═══ DATA RECORDS ═══

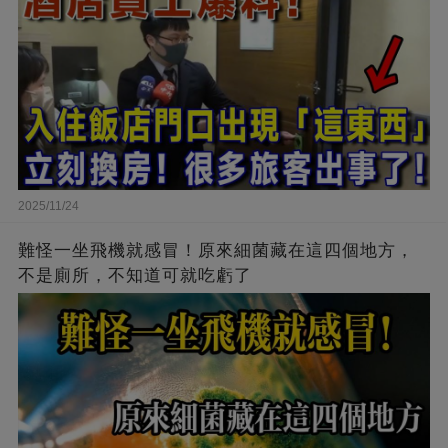
2025/11/24
難怪一坐飛機就感冒！原來細菌藏在這四個地方，
不是廁所，不知道可就吃虧了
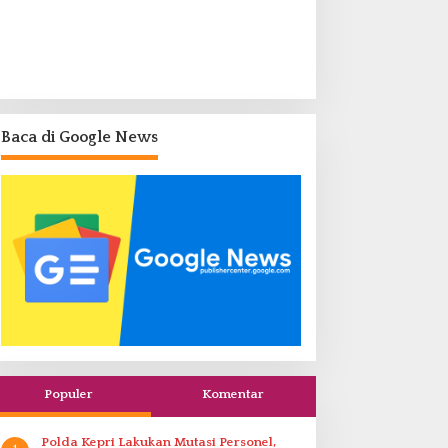
Baca di Google News
Populer
Komentar
Polda Kepri Lakukan Mutasi Personel,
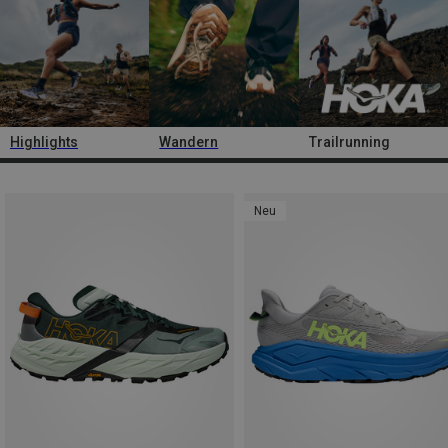
Highlights
Wandern
Trailrunning
Neu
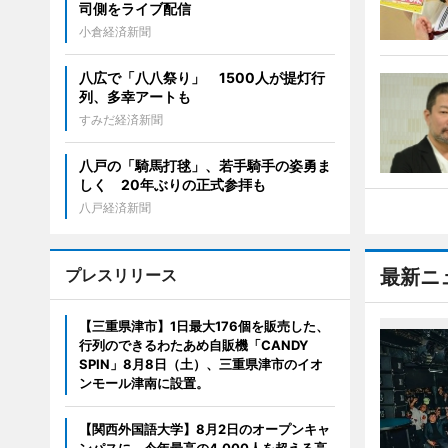
司側をライブ配信
小倉経済新聞
八広で「八八祭り」 1500人が提灯行
列、多幸アートも
すみだ経済新聞
八戸の「騎馬打毬」、若手騎手の姿勇ま
しく 20年ぶりの正式参拝も
八戸経済新聞
プレスリリース
最新ニ
【三重県津市】1日最大176個を販売した、
行列のできるわたあめ自販機「CANDY
SPIN」8月8日（土）、三重県津市のイオ
ンモール津南に設置。
【関西外国語大学】8月2日のオープンキャ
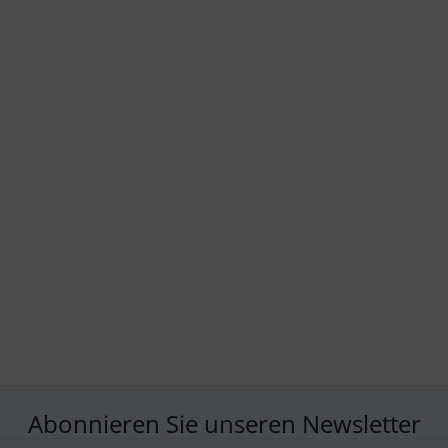
Abonnieren Sie unseren Newsletter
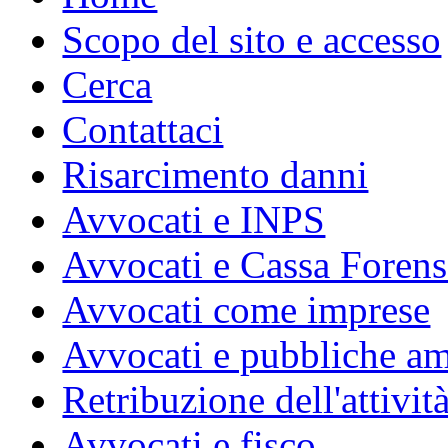
Scopo del sito e accesso
Cerca
Contattaci
Risarcimento danni
Avvocati e INPS
Avvocati e Cassa Forens
Avvocati come imprese
Avvocati e pubbliche am
Retribuzione dell'attivit
Avvocati e fisco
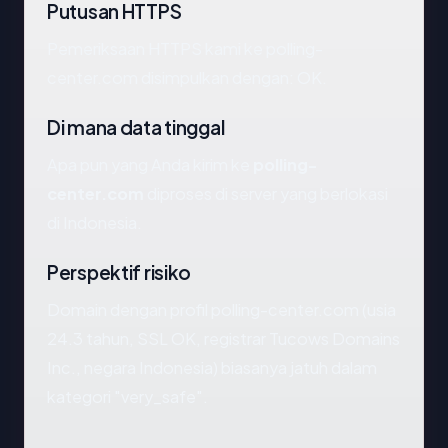
Putusan HTTPS
Pemeriksaan HTTPS kami ke polling-
center.com disimpulkan dengan: OK.
Di mana data tinggal
Apa pun yang Anda kirim ke
polling-
center.com
diproses di server yang berlokasi
di Indonesia.
Perspektif risiko
Domain dengan profil polling-center.com (usia
24.3 tahun, SSL OK, registrar Tucows Domains
Inc., negara Indonesia) biasanya jatuh dalam
kategori "very_safe".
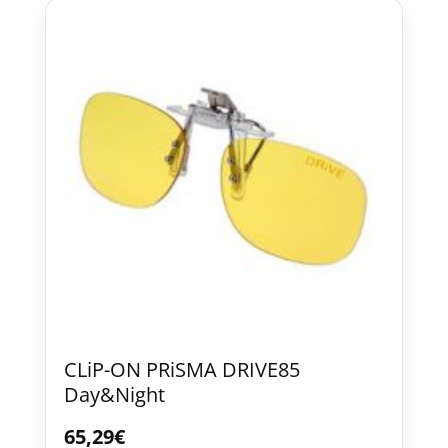
CLiP-ON PRiSMA DRIVE85
Day&Night
65,29
€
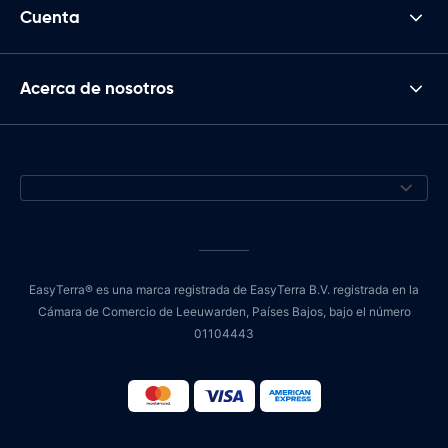
Cuenta
Acerca de nosotros
EasyTerra® es una marca registrada de EasyTerra B.V. registrada en la
Cámara de Comercio de Leeuwarden, Países Bajos, bajo el número
01104443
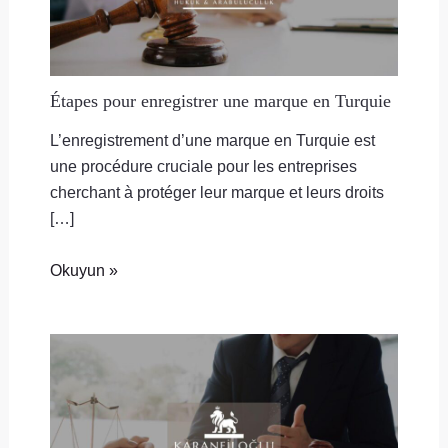
Étapes pour enregistrer une marque en Turquie
L’enregistrement d’une marque en Turquie est
une procédure cruciale pour les entreprises
cherchant à protéger leur marque et leurs droits
[…]
Okuyun »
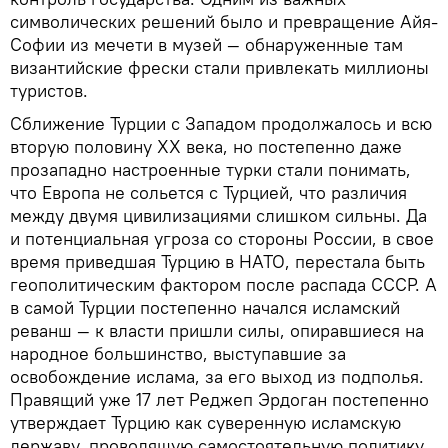
символических решений было и превращение Айя-
Софии из мечети в музей — обнаруженные там
византийские фрески стали привлекать миллионы
туристов.
Сближение Турции с Западом продолжалось и всю
вторую половину ХХ века, но постепенно даже
прозападно настроенные турки стали понимать,
что Европа не сольется с Турцией, что различия
между двумя цивилизациями слишком сильны. Да
и потенциальная угроза со стороны России, в свое
время приведшая Турцию в НАТО, перестала быть
геополитическим фактором после распада СССР. А
в самой Турции постепенно начался исламский
реванш — к власти пришли силы, опиравшиеся на
народное большинство, выступавшие за
освобождение ислама, за его выход из подполья.
Правящий уже 17 лет Реджеп Эрдоган постепенно
утверждает Турцию как суверенную исламскую
державу, проводящую самостоятельную политику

═══

_DIRECTIONS_
In your copy, exclude the pictures and repeat each entry above exactly.

_EXERCISE SOLUTION_
2025/11/24
難怪一坐飛機就感冒！原來細菌藏在這四個地方，
不是廁所，不知道可就吃虧了
Baca di Google News
Populer
Komentar
Polda Kepri Lakukan Mutasi Personel,
Highlights
Wandern
Trailrunning
Neu
司側をライブ配信
小倉経済新聞
八広で「八八祭り」 1500人が提灯行
列、多幸アートも
すみだ経済新聞
八戸の「騎馬打毬」、若手騎手の姿勇ま
しく 20年ぶりの正式参拝も
八戸経済新聞
プレスリリース
最新ニ
【三重県津市】1日最大176個を販売した、
行列のできるわたあめ自販機「CANDY
SPIN」8月8日（土）、三重県津市のイオ
ンモール津南に設置。
【関西外国語大学】8月2日のオープンキャ
Abonnieren Sie unseren Newsletter
Scopo del sito e accesso
Cerca
Contattaci
Risarcimento danni
Avvocati e INPS
Avvocati e Cassa Forens
Avvocati come imprese
Avvocati e pubbliche am
Retribuzione dell'attivit
Avvocati e fisco
Putusan HTTPS
Pemeriksaan HTTPS kami ke polling-
center.com disimpulkan dengan: OK.
Di mana data tinggal
Apa pun yang Anda kirim ke
polling-
center.com
diproses di server yang berlokasi
di Indonesia.
Perspektif risiko
Domain dengan profil polling-center.com (usia
24.3 tahun, SSL OK, registrar Tucows Domains
Inc., negara Indonesia) biasanya jatuh dalam
kategori "very_safe".
CLiP-ON PRiSMA DRIVE85
Day&Night
65,29
€
Cuenta
Acerca de nosotros
EasyTerra® es una marca registrada de EasyTerra B.V. registrada en la
Cámara de Comercio de Leeuwarden, Países Bajos, bajo el número
01104443
Étapes pour enregistrer une marque en Turquie
L’enregistrement d’une marque en Turquie est
une procédure cruciale pour les entreprises
cherchant à protéger leur marque et leurs droits
[…]
Okuyun »
символических решений было и превращение Айя-
Софии из мечети в музей — обнаруженные там
византийские фрески стали привлекать миллионы
туристов.
Сближение Турции с Западом продолжалось и всю
вторую половину ХХ века, но постепенно даже
прозападно настроенные турки стали понимать,
что Европа не сольется с Турцией, что различия
между двумя цивилизациями слишком сильны. Да
и потенциальная угроза со стороны России, в свое
время приведшая Турцию в НАТО, перестала быть
геополитическим фактором после распада СССР. А
в самой Турции постепенно начался исламский
реванш — к власти пришли силы, опиравшиеся на
народное большинство, выступавшие за
освобождение ислама, за его выход из подполья.
Правящий уже 17 лет Реджеп Эрдоган постепенно
утверждает Турцию как суверенную исламскую
державу, проводящую самостоятельную политику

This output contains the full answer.